The task:
From the entries, copy every line that carries the string "สำหร".

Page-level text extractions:
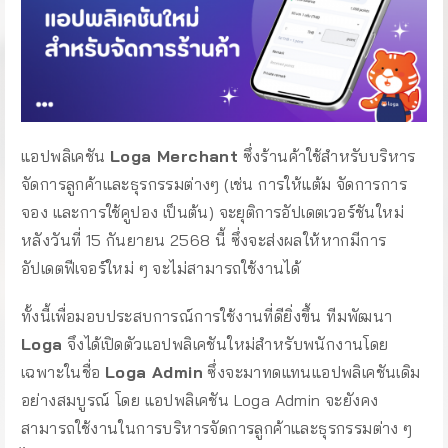
แอปพลิเคชัน
Loga Merchant
ซึ่งร้านค้าใช้สำหรับบริหาร
จัดการลูกค้าและธุรกรรมต่างๆ (เช่น การให้แต้ม จัดการการ
จอง และการใช้คูปอง เป็นต้น) จะยุติการอัปเดตเวอร์ชันใหม่
หลังวันที่ 15 กันยายน 2568 นี้ ซึ่งจะส่งผลให้หากมีการ
อัปเดตฟีเจอร์ใหม่ ๆ จะไม่สามารถใช้งานได้
ทั้งนี้เพื่อมอบประสบการณ์การใช้งานที่ดียิ่งขึ้น ทีมพัฒนา
Loga
จึงได้เปิดตัวแอปพลิเคชันใหม่สำหรับพนักงานโดย
เฉพาะในชื่อ
Loga Admin
ซึ่งจะมาทดแทนแอปพลิเคชันเดิม
อย่างสมบูรณ์ โดย แอปพลิเคชัน Loga Admin จะยังคง
สามารถใช้งานในการบริหารจัดการลูกค้าและธุรกรรมต่าง ๆ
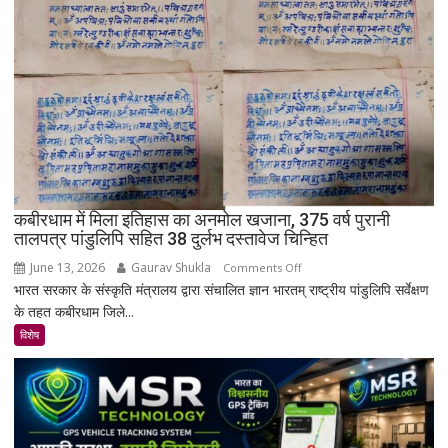
बाद
भी
क्यों
नहीं
बसा
राजस्थान
का
सबसे
रहस्यमयी
गांव?
कबीरधाम में मिला इतिहास का अनमोल खजाना, 375 वर्ष पुरानी
तालपत्र पांडुलिपि सहित 38 दुर्लभ दस्तावेज चिन्हित
June 13, 2026
Gaurav Shukla
on
Comments Off
भारत सरकार के संस्कृति मंत्रालय द्वारा संचालित ज्ञान भारतम् राष्ट्रीय पांडुलिपि सर्वेक्षण
कबीरधाम
के तहत कबीरधाम जिले...
में
मिला
विशेष
इतिहास
का
अनमोल
खजाना,
375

Your response:
ซึ่งร้านค้าใช้สำหรับบริหาร
จึงได้เปิดตัวแอปพลิเคชันใหม่สำหรับพนักงานโดย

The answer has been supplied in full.